Demikian disampaikan Camat Metro Pusat Yahya Rachmat, usai menggelar kegiatan Musyawarah Rencana Pembangunan (Musrenbang) tingkat kecamatan yang digelar di Aula Kelurahan Hadimulyo Barat, Kecamatan Metro Pusat pada Jumat 14 Februari 2025.
Ia mengatakan bahwa prioritas usulan pembangunan dilakukan pada perbaikan jalan di sejumlah kelurahan di wilayah Metro Pusat.
Selain itu, kata dia, usulan pembangunan juga dilakukan terkait dengan penanganan masalah banjir. Ini seperti lokasi banjir di Jalan Lukman Tanjung Metro Pusat.
Menurutnya, terkait genangan air di lokasi Jalan Lukman Tanjung tersebut direncanakan akan dilakukan tukar guling lahan.
Di mana terencana tukar guling tersebut dilakukan oleh Pemerintah Kota Metro dengan lahan milik Pimpinan Cabang Nahdlatul Ulama (PCNU).

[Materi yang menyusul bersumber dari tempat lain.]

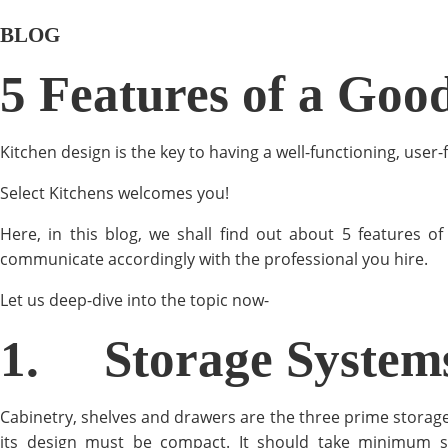
BLOG
5 Features of a Goo
Kitchen design is the key to having a well-functioning, user
Select Kitchens welcomes you!
Here, in this blog, we shall find out about 5 features 
communicate accordingly with the professional you hire.
Let us deep-dive into the topic now-
1.
Storage System
Cabinetry, shelves and drawers are the three prime storage
its design must be compact. It should take minimum sp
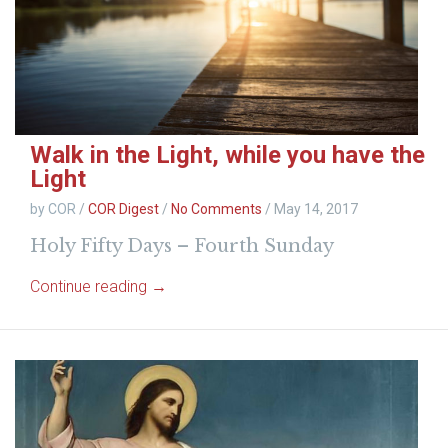
Walk in the Light, while you have the
Light
by COR
/
COR Digest
/
No Comments
/
May 14, 2017
Holy Fifty Days – Fourth Sunday
Continue reading →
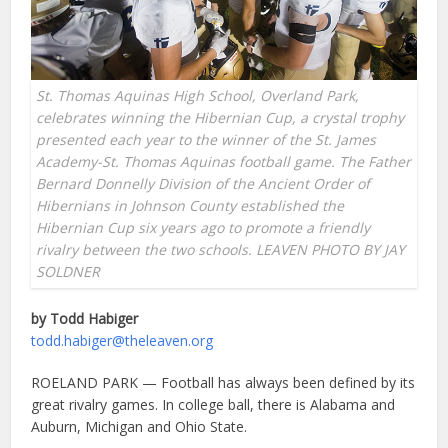
St. Thomas Aquinas High School, Overland Park,
celebrates winning the Hibernian Cup, a crystal trophy
presented each year to the winner of the St. James
Academy-St. Thomas Aquinas football game. The Father
Bernard Donnelly Division of the Ancient Order of
Hibernians in Johnson County established the
Hibernian Cup six years ago to promote a friendly
rivalry between the two schools. LEAVEN PHOTO BY JAY
SOLDNER
by Todd Habiger
todd.habiger@theleaven.org
ROELAND PARK — Football has always been defined by its
great rivalry games. In college ball, there is Alabama and
Auburn, Michigan and Ohio State.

“Saya mewakili Kecamatan Metro Pusat khususnya Hadimulyo Barat dan Hadimulyo Timur, mohon kalau bisa segera direalisasikan,” tuturnya.

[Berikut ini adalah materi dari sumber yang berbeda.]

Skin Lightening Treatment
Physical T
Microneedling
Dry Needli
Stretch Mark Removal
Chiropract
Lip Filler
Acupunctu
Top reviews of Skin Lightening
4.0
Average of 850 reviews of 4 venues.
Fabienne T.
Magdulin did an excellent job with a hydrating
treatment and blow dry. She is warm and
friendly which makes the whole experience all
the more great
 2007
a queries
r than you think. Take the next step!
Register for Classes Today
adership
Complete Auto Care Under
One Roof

“Karena memang itu adalah salah satu cara untuk mengurangi genangan air yang ada di sekitaran wilayah tersebut,” katanya.
Ia berharap rencana tersebut dapat segera direalisasikan. Sehingga genangan air di sekitar lokasi tersebut dapat segera teratasi. Sehingga bisa mengurangi masalah banjir di sekitar lokasi.

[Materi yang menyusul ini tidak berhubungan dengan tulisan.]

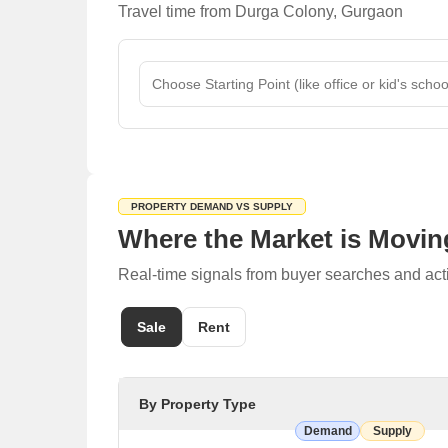
Travel time from Durga Colony, Gurgaon
Patel Hospital
Tagore Hospital & Heart Care Centre Private Limi
Joshi Hospital & Trauma Centre
Karan Hospital
Restaurants
R.S. Vaishno Dhaba
Mame Da Dhaba
PROPERTY DEMAND VS SUPPLY
Hot Serve
Where the Market is Movin
Family Restaurant
Real-time signals from buyer searches and act
Hot Serve Family Restaurant
English Wine & Beer Shop
Sale
Rent
Rang Mahal Bar
Chick Chick Bar
By Property Type
Taj Beer Bar
Demand
Supply
Mini Kabab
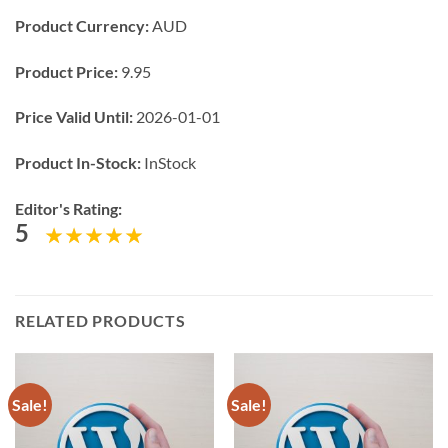
Product Currency:
AUD
Product Price:
9.95
Price Valid Until:
2026-01-01
Product In-Stock:
InStock
Editor's Rating:
5
RELATED PRODUCTS
Sale!
Sale!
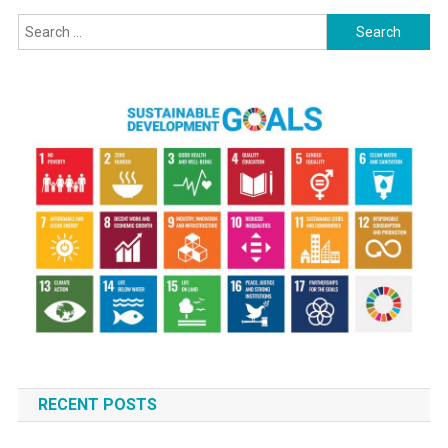
Search
for:
RECENT POSTS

“Kalau itu direalisasikan (tukar guling lahan) dan dibuatkan embung, mudah-mudahan bisa mengurangi genangan air,” katanya.
Sementara itu dikonfirmasi awak media, Sekretaris Daerah (Sekda) Kota Metro Bangkit Haryo Utomo menyampaikan, pada program pembangunan tahun 2026 mendatang, terdapat beberapa ruas jalan yang diusulkan Camat Metro Pusat untuk diperbaiki.
“Jadi ada tiga sampai empat ruas jalan, dan ini menjadi model perencanaan yang baik. Karena masing-masing kelurahan sudah bisa mengusulkan yang sangat penting,” terangnya.
Ia menjelaskan, selain mengusulkan perbaikan jalan yang rusak, Kecamatan Metro Pusat juga mengusulkan masalah penanganan banjir.
“Yang pertama masalah jalan dan kedua masalah banjir. Tahun 2024 kemarin, kita sudah menyelesaikan masalah banjir di Kelurahan Metro dj Jalan Alamsyah Ratu Prawiranegara, dan itu sudah tidak ada banjir lagi,” ungkapnya.
Bangkit mengakui bahwa Pemerintah Kota Metro tengah bermusyawarah dengan PC Nahdlatul Ulama terkait usulan pembuatan embung.
“Ini dari NU sudah setuju untuk dibongkar. Tetapi masih menunggu persetujuan dari Pengurus Besar Nahdlatul Ulama (PBNU) pusat. Kita akan segera berkordinasi dengan PBNU pusat, untuk bisa menyerahkan sehingga bisa dibangun,” bebernya.
Ia menambahkan, terkait rencana pembuatan embung tersebut telah didokumentasikan direncanakan oleh Dinas PUTR.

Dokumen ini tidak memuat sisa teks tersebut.